Thomas M. Curley, co-founder of the popular ACT auto racing tour and former owner of the famed Thunder Road International SpeedBowl in Barre, Vermont, has died. He was 73.

Curley’s daughter, Cait Lynch, announced his passing in a Facebook post at about 10:30 Friday night, just two days before his ACT Tour was set to race at Devil’s Bowl in West Haven, Vermont.

Well wishes poured in despite the late hour of the announcement as word spread throughout the racing community.

Curley, alongside journalist Ken Squier, founded the NASCAR North Tour for Late Model Sportsman cars in 1979, and quickly built that tour into a force in the Northeast. In 1986, he and Squier formed the independent American-Canadian Tour, changing over to the Super Late Model and Pro Stock cars used more widely across the country at the time.

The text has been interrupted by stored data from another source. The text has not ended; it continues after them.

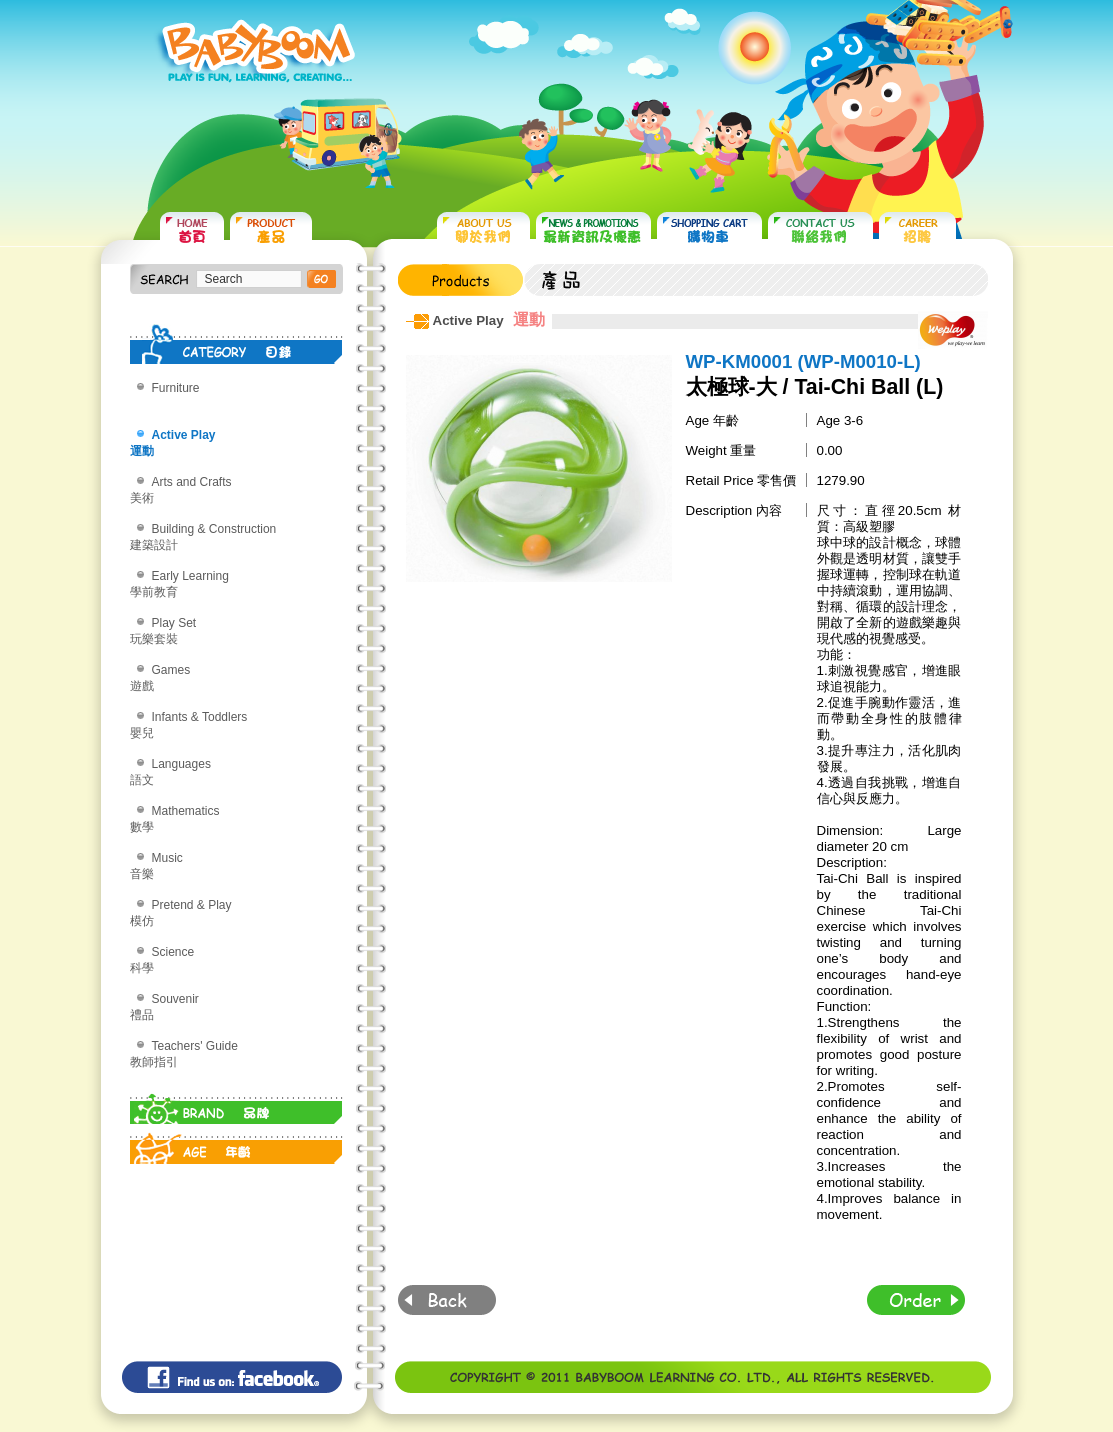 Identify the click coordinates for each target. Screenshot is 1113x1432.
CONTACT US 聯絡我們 (820, 230)
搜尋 (321, 279)
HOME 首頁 (192, 230)
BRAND (236, 1104)
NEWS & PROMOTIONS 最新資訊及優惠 (593, 230)
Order (916, 1300)
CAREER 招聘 (917, 230)
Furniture (176, 388)
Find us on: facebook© (232, 1377)
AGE (236, 1144)
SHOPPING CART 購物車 (709, 230)
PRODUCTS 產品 (271, 230)
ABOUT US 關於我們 (483, 230)
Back (447, 1300)
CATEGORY (236, 344)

The tour has reinvented itself over the years, but always, seemingly, successfully.

For many years, the ACT had stops at Oxford Plains Speedway, and he worked often with former OPS owner Bill Ryan Jr. to bring races to the Oxford oval. The most recent ACT race in Oxford was in mid-August of 2016.

In 1982, Curley and Squier also purchased Thunder Road in Barre together. The pair announced they sold the track to Cris Michaud and Pat Malone on April 18 of this year, but Curley said at the time he intended to remain the president of the ACT.